第7章 伝えたい……でも伝わらない
樹輝side
「ヒカル……」
ドーン!
タイミングが悪く花火が上がる。
その音に驚いてヒカルはただ空を見上げた。
……ヒカルは俺に「大好き」だと言った。
それは俺の思ってる好きとは違うという事が分かった。
ヒカルの感情がそのまま俺にも伝わってきて、俺の求めていた好きと同じなんだとハッキリ分かった。
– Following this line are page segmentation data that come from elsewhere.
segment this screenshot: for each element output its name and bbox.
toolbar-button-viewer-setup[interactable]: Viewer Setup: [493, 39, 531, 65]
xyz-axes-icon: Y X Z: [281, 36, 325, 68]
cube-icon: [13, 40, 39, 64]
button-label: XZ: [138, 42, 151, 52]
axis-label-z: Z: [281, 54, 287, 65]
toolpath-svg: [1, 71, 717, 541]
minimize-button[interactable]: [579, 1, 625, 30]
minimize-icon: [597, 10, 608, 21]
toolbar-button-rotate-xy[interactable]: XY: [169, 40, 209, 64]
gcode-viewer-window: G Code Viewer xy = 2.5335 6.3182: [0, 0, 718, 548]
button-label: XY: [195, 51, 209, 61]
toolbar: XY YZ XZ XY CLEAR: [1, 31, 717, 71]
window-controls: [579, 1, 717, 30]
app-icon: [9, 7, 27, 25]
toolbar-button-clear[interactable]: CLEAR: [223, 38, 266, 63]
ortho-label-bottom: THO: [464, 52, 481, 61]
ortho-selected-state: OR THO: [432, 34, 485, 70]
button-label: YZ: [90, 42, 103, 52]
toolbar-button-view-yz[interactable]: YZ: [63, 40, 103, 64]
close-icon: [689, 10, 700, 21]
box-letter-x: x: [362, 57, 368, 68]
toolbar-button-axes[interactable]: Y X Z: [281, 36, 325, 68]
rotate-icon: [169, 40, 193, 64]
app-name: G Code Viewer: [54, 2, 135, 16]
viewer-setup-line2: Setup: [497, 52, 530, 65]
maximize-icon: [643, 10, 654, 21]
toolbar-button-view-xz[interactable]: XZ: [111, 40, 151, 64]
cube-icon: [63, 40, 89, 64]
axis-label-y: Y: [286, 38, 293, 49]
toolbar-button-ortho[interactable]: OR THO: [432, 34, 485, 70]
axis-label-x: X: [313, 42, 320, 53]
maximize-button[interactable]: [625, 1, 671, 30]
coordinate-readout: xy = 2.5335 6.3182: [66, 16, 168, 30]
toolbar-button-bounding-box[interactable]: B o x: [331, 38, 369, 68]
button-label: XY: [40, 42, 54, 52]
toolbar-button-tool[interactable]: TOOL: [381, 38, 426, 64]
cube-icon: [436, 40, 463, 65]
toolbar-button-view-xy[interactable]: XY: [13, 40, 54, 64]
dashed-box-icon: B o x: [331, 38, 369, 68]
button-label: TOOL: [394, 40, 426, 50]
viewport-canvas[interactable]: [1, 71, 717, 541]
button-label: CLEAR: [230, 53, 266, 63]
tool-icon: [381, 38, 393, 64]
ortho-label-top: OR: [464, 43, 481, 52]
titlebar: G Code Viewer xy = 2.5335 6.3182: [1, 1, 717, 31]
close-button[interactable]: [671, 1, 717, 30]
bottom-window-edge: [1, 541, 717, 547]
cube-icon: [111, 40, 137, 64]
ヒカルが今まで伝えようとしていたことに気づけなかった自分が情けなく思う。
ふと見ると、ヒカルは花火を見たまま涙を流していた。
初めて見る花火に驚いたのか、それとも苦しくて泣いてるのか……
両方……か……
「ヒカル……」
俺は涙を流しているヒカルにキスをした。
今までにないくらい深く……長く……
俺だってヒカルの事がずっと好きでこうすることも我慢していた。
けどもういい。
「んっ……////」
「ヒカル……俺も……お前の事がずっと前から好きだ。こうやって、お前を独り占めしたくて我慢してた。けど……お前の気持ちを知った今、もう我慢なんてしない。」
小さいヒカルの体を強く抱きしめる。
この体、声、熱、存在……
全部独り占めできる。
俺はもう1度ヒカルに深くキスをする。
ヒカルも求めてきてお互いに愛を確かめるように唇を合わせていた。
花火なんてどうでもいい。
今はただヒカルと一緒にいたい。